In the past, law enforcement could not match genetic profiles in their forensic databases with DNA records stored in ancestry sites. Photo by KTSDESIGN/SCIENCE PHOTO LIBRARY/via Getty Images

In the past, law enforcement could not match genetic profiles in their forensic databases with DNA records stored in ancestry sites. Photo by KTSDESIGN/SCIENCE PHOTO LIBRARY/via Getty Images

Law enforcement forensics experts want to switch from their older microsatellite system to a newer system based on single nucleotide polymorphisms (which offers more data points), said Michael Edge, a population geneticist at University of California, Davis, who co-authored the second study.

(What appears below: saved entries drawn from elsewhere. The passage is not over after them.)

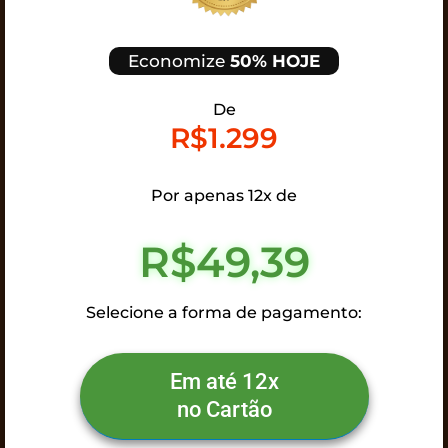
Economize
50% HOJE
De
R$1.299
Por apenas 12x de
R$49,39
Selecione a forma de pagamento:
Em até 12x
no Cartão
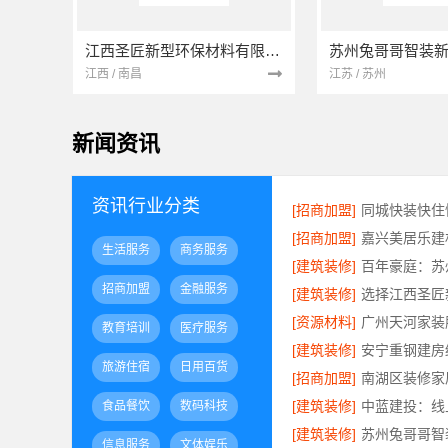
江西圣匠新型环保材料有限公司
江西 / 南昌
江苏 / 苏州
新闻资讯
资讯行业分类
[招商加盟]
[招商加盟]
生活服务
商务服务
[建筑装修]
招商加盟
金融服务
[建筑装修]
[资源材料]
教育培训
医疗服务
[建筑装修]
旅游住宿
日用百货
[招商加盟]
[建筑装修]
中蓝建投：线
食品餐饮
数码科技
[建筑装修]
信息服务
文体娱乐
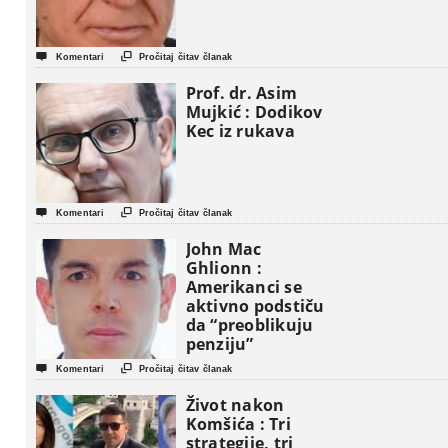


Komentari
Pročitaj čitav članak
Prof. dr. Asim
Mujkić : Dodikov
Kec iz rukava


Komentari
Pročitaj čitav članak
John Mac
Ghlionn :
Amerikanci se
aktivno podstiču
da “preoblikuju
penziju”


Komentari
Pročitaj čitav članak
Život nakon
Komšića : Tri
strategije, tri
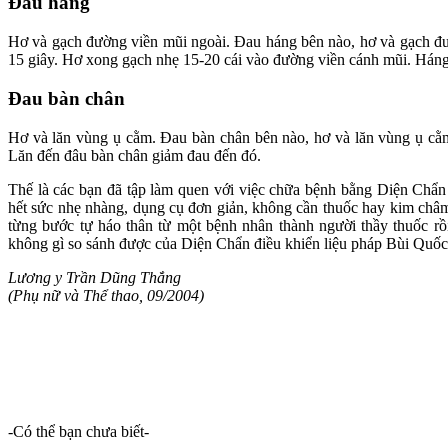
Đau háng
Hơ và gạch đường viền mũi ngoài. Đau háng bên nào, hơ và gạch đư
15 giây. Hơ xong gạch nhẹ 15-20 cái vào đường viền cánh mũi. Háng
Đau bàn chân
Hơ và lăn vùng ụ cằm. Đau bàn chân bên nào, hơ và lăn vùng ụ cằm
Lăn đến đâu bàn chân giảm đau đến đó.
Thế là các bạn đã tập làm quen với việc chữa bệnh bằng Diện Chẩn 
hết sức nhẹ nhàng, dụng cụ đơn giản, không cần thuốc hay kim châm
từng bước tự háo thân từ một bệnh nhân thành người thầy thuốc rồi 
không gì so sánh được của Diện Chẩn điều khiển liệu pháp Bùi Quốc
Lương y Trần Dũng Thắng
(Phụ nữ và Thể thao, 09/2004)
-Có thể bạn chưa biết-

Because so many people use genealogy services, Edge and his colleagues found law enforcement could already start making this switch. Some microsatellite markers land close enough to the “train stations” mentioned earlier that you could technically match 30 to 36 percent of people in forensic files to individuals in genetic genealogy databases, their study found.

“We’re not lawyers, but we thought as geneticists, it was our job to question the limits of this technology,” Edge said.

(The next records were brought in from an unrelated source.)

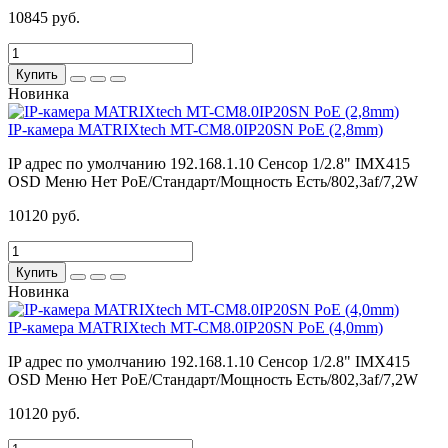
10845 руб.
Купить
Новинка
IP-камера MATRIXtech MT-CM8.0IP20SN PoE (2,8mm)
IP адрес по умолчанию
192.168.1.10
Сенсор
1/2.8" IMX415
OSD Меню
Нет
PoE/Стандарт/Мощность
Есть/802,3af/7,2W
10120 руб.
Купить
Новинка
IP-камера MATRIXtech MT-CM8.0IP20SN PoE (4,0mm)
IP адрес по умолчанию
192.168.1.10
Сенсор
1/2.8" IMX415
OSD Меню
Нет
PoE/Стандарт/Мощность
Есть/802,3af/7,2W
10120 руб.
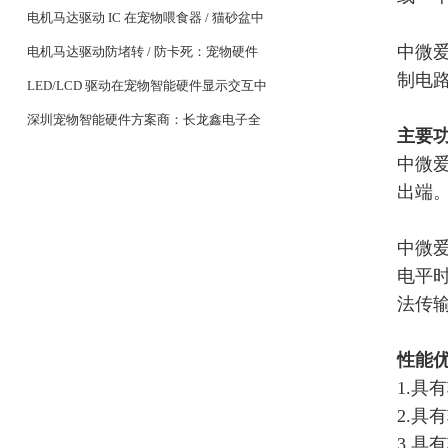
设备续航关键
电机马达驱动 IC 在宠物喂食器 / 猫砂盆中
中微
的稳定控制设计
电机马达驱动防堵转 / 防卡死：宠物硬件
制电
耐用性核心
LED/LCD 驱动在宠物智能硬件显示交互中
的应用
深圳宠物智能硬件方案商：长龙鑫电子全
主要
系列 MCU 与驱动 IC 选型
中微
出端
中微
电平
法传
性能
1.
具有
2.
具有
3.
具有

By the way, how are any of these searches legal?

Great question. Using genetic genealogy services like GEDmatch and MyHeritage to hunt down criminals raises the prospect of a violation of the Fourth Amendment, which protects against warrantless searches and seizures.

Except, as Ram expressed in a policy paper published in June, customers nullify their Fourth Amendment protections when they willingly share their DNA with direct-to-consumer genetic services or public genealogy websites. Police do not need permission to search platforms like GEDmatch, though they would need a warrant to probe a service like 23andMe.

Health privacy laws — such as the Genetic Information Nondiscrimination Act (GINA) and the Health Insurance Portability and Accountability Act (HIPAA) — restrict the uses of identifiable genetic information, but typically for employers and health providers. Genetic genealogy databases typically note that they are not involved in the health care business.

Ram questioned whether law enforcement would be able to continue their assertion that forensic DNA databases do not contain sensitive information in light of the second study, as well as the 2018 Supreme Court decision in Carpenter v. United States. That judgement outlawed warrantless searches of cellphone location data due to privacy concerns.

“This ruling is likely to apply more broadly to deeply sensitive information shared with a third party, such as genetic data,” Ram said. She said some state laws already restrict these types of searches but argued that broader regulations are needed.

Until they arrive, everyone should expect to see more investigations like the one used to find the “Golden State Killer” suspect, given that some companies are now offering to conduct forensic searches in genealogy databases.

“The use of DNA databases to identify family members who are not themselves in the database raises serious and troubling questions about genetic privacy,” Ram said. “Individuals who are not directly a part of a database are findable as a byproduct of biology, and not through any voluntary conduct of their own.”